Page MenuHomePhabricator

mw1280 crashed
Closed, ResolvedPublic

Description

Server mw1280 mysteriously crashed on Mar 10 06:38:11

Event Timeline

jijiki triaged this task as Medium priority.Mar 11 2019, 7:03 AM
jijiki created this task.

I power cycled it from the idrac (it was totally stuck)

MoritzMuehlenhoff subscribed.

The server has broken memory (and warranty expires in a month):

Record:      43
Date/Time:   03/10/2019 07:53:15
Source:      system
Severity:    Critical
Description: Correctable memory error rate exceeded for DIMM_B1.

@Cmjohnson Server has been depooled, ping us to pool it back, tx!

Record: 42
Date/Time: 03/10/2019 07:43:40
Source: system
Severity: Non-Critical

Description: Correctable memory error rate exceeded for DIMM_B1.

Record: 43
Date/Time: 03/10/2019 07:53:15
Source: system
Severity: Critical

Description: Correctable memory error rate exceeded for DIMM_B1.

Swapped DIMM B1 with A1 cleared idrac log.

The error didn't appear again (yet) but I created a task with Dell worst case they push back...best they send a DIMM. We're less than 30 days from end of warranty.

This server crashed again:

-------------------------------------------------------------------------------
Record:      2
Date/Time:   04/13/2019 12:33:55
Source:      system
Severity:    Critical
Description: CPU 2 has an internal error (IERR).
-------------------------------------------------------------------------------
Record:      3
Date/Time:   04/13/2019 12:36:59
Source:      system
Severity:    Ok
Description: A problem was detected related to the previous server boot.
-------------------------------------------------------------------------------
-------------------------------------------------------------------------------
Record:      4
Date/Time:   04/13/2019 12:36:59
Source:      system
Severity:    Critical
Description: Multi-bit memory errors detected on a memory device at location(s) DIMM_A1.
-------------------------------------------------------------------------------
-------------------------------------------------------------------------------
Record:      5
Date/Time:   04/13/2019 12:36:59
Source:      system
Severity:    Critical
Description: CPU 1 machine check error detected.
-------------------------------------------------------------------------------
-------------------------------------------------------------------------------
Record:      27
Date/Time:   04/13/2019 12:37:00
Source:      system
Severity:    Critical
Description: Multi-bit memory errors detected on a memory device at location(s) DIMM_B1.
-------------------------------------------------------------------------------
Record:      28
Date/Time:   04/13/2019 12:37:00
Source:      system
Severity:    Ok
Description: An OEM diagnostic event occurred.
-------------------------------------------------------------------------------

I'm setting it to inactive while we know how the request to dell goes. @Cmjohnson let us know when you know more.
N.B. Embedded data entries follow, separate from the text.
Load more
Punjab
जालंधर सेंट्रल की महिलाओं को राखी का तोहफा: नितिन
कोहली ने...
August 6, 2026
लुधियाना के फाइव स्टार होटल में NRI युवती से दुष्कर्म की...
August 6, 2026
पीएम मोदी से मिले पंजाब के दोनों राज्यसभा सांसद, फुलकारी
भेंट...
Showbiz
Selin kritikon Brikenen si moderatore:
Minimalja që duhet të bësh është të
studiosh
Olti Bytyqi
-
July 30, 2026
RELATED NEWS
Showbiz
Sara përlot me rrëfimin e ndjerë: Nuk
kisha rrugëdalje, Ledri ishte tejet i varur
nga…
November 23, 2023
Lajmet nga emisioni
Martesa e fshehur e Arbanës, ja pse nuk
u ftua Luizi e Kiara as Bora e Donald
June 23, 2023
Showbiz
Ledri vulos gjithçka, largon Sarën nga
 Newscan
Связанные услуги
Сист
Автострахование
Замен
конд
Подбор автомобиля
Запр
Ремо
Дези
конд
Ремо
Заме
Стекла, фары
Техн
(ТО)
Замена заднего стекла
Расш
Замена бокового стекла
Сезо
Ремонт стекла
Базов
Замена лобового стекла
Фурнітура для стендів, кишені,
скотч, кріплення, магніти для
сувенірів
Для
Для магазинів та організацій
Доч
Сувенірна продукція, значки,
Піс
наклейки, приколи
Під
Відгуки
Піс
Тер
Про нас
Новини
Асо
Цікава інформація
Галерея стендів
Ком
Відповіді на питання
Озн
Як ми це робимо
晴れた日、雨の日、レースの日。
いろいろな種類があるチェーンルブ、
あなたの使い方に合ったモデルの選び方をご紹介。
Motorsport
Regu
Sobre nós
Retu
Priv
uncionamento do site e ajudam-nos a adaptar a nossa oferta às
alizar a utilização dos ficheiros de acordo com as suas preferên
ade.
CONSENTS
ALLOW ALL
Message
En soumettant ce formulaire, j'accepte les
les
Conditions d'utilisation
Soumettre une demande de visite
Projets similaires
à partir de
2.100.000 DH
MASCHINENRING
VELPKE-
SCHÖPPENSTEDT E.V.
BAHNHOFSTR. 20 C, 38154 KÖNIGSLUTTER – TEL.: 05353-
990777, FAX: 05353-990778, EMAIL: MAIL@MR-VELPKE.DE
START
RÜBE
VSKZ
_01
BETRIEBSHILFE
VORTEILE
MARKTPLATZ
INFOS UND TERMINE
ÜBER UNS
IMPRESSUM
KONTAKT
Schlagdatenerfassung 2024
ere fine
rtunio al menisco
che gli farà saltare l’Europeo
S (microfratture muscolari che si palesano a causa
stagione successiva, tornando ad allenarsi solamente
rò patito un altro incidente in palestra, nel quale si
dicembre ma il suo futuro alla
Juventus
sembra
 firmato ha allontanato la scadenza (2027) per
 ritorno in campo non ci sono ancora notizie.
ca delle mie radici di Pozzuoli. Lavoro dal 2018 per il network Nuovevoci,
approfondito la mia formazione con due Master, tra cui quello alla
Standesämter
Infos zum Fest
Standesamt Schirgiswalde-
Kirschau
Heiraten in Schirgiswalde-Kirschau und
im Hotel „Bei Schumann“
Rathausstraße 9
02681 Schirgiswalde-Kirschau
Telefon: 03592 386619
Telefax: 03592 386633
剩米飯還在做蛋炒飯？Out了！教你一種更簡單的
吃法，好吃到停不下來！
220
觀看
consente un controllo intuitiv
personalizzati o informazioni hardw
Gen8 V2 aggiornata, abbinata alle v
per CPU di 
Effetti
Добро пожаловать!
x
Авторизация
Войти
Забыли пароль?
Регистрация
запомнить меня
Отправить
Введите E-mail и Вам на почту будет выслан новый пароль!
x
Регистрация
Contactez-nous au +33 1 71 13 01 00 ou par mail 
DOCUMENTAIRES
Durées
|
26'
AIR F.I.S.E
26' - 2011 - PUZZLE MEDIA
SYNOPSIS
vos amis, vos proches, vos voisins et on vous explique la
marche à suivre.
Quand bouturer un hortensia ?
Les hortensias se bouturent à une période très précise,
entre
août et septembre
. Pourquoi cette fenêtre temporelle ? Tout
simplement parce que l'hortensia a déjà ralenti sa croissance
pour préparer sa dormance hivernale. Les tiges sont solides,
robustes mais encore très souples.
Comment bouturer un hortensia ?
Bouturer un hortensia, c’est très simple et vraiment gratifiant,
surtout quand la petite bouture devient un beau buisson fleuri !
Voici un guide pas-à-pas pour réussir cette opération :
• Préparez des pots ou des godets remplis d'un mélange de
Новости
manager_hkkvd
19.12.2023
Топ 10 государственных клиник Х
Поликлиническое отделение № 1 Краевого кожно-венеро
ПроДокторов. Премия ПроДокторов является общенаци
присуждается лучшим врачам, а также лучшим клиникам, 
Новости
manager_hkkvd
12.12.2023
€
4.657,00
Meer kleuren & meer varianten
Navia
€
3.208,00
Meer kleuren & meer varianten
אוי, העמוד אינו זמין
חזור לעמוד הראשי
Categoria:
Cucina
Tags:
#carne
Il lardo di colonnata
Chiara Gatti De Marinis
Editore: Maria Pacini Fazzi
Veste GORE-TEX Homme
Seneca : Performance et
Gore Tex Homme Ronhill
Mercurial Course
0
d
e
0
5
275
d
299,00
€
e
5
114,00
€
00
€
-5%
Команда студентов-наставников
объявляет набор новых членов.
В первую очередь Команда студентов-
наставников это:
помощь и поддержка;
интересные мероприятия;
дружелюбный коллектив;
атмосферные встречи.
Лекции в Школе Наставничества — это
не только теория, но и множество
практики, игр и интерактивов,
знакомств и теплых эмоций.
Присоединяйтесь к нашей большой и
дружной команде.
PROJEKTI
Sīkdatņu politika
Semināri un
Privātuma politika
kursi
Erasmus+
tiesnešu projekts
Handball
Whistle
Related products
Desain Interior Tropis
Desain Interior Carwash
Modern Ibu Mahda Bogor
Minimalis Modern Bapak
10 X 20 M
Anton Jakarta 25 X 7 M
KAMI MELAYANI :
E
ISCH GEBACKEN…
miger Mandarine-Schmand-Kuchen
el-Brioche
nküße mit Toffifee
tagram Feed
On second thoughts, this is an API server, of which we have a just a few right now.

I'll avoid depooling it if not strictly necessary.

@Joe Good news is I have already ordered the DIMM from the previous failure
and it's on-site. I can do this tomorrow afternoon (my time) if you can
depool it then.

@Cmjohnson I'm on US East time and can handle the depool. Give me a ping when you're ready

13:26:19 <+logmsgbot> !log cdanis@puppetmaster1001 conftool action : set/pooled=no; selector: dc=eqiad,name=mw1280.eqiad.wmnet,cluster=api_appserver

I replaced both DIMM A1 and B1 since I had previously ordered one for mw1264 that I did not need. Please add back to but I have a feeling that a CPU may be bad. Let's leave this open for a week and see if an errors return.

17:02:39 <+logmsgbot> !log cdanis@puppetmaster1001 conftool action : set/pooled=yes; selector: name=mw1280.eqiad.wmnet

@CDanis Thank you! I am resolving this for now.